● **Exercise brief**:
Give a verbatim copy of the lines below, minus the pictures.

Page images and extracted text:
# # #
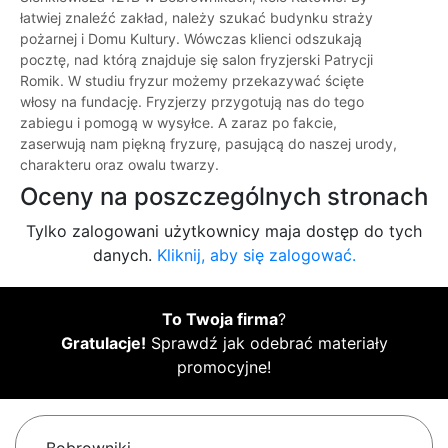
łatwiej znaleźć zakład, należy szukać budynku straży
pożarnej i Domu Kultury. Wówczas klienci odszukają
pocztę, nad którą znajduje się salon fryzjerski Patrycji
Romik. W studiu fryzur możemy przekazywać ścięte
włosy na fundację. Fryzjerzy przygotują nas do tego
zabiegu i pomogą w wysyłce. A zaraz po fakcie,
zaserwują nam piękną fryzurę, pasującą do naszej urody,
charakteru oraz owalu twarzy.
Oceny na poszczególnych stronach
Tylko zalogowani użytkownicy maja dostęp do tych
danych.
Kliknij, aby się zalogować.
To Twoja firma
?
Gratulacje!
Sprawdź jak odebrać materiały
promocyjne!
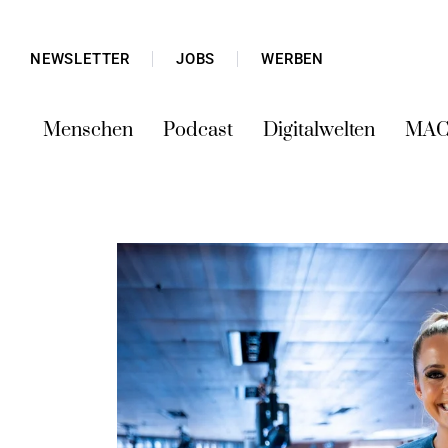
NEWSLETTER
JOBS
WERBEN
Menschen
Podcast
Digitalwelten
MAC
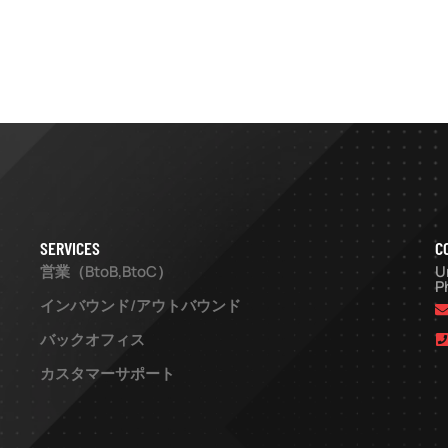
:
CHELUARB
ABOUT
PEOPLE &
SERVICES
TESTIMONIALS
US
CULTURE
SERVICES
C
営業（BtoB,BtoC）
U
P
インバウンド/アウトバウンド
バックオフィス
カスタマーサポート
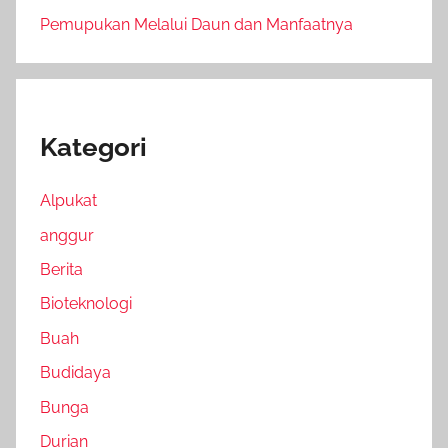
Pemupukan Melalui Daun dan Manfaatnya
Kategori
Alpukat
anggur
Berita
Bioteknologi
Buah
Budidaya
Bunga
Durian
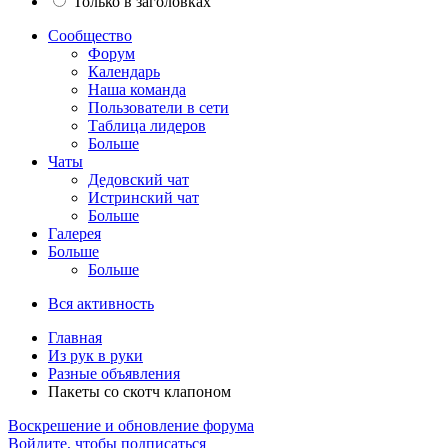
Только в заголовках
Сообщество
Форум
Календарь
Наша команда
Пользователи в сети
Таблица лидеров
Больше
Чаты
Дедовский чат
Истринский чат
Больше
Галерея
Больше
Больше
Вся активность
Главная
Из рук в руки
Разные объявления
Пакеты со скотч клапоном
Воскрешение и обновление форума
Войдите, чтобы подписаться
# # #
● **Exercise output**:
łatwiej znaleźć zakład, należy szukać budynku straży
pożarnej i Domu Kultury. Wówczas klienci odszukają
pocztę, nad którą znajduje się salon fryzjerski Patrycji
Romik. W studiu fryzur możemy przekazywać ścięte
włosy na fundację. Fryzjerzy przygotują nas do tego
zabiegu i pomogą w wysyłce. A zaraz po fakcie,
zaserwują nam piękną fryzurę, pasującą do naszej urody,
charakteru oraz owalu twarzy.
Oceny na poszczególnych stronach
Tylko zalogowani użytkownicy maja dostęp do tych
danych.
Kliknij, aby się zalogować.
To Twoja firma
?
Gratulacje!
Sprawdź jak odebrać materiały
promocyjne!
NEWSLETTER
JOBS
WERBEN
Menschen
Podcast
Digitalwelten
MAC
:
CHELUARB
ABOUT
PEOPLE &
SERVICES
TESTIMONIALS
US
CULTURE
SERVICES
C
営業（BtoB,BtoC）
U
P
インバウンド/アウトバウンド
バックオフィス
カスタマーサポート
Pemupukan Melalui Daun dan Manfaatnya
Kategori
Alpukat
anggur
Berita
Bioteknologi
Buah
Budidaya
Bunga
Durian
Только в заголовках
Сообщество
Форум
Календарь
Наша команда
Пользователи в сети
Таблица лидеров
Больше
Чаты
Дедовский чат
Истринский чат
Больше
Галерея
Больше
Больше
Вся активность
Главная
Из рук в руки
Разные объявления
Пакеты со скотч клапоном
Воскрешение и обновление форума
Войдите, чтобы подписаться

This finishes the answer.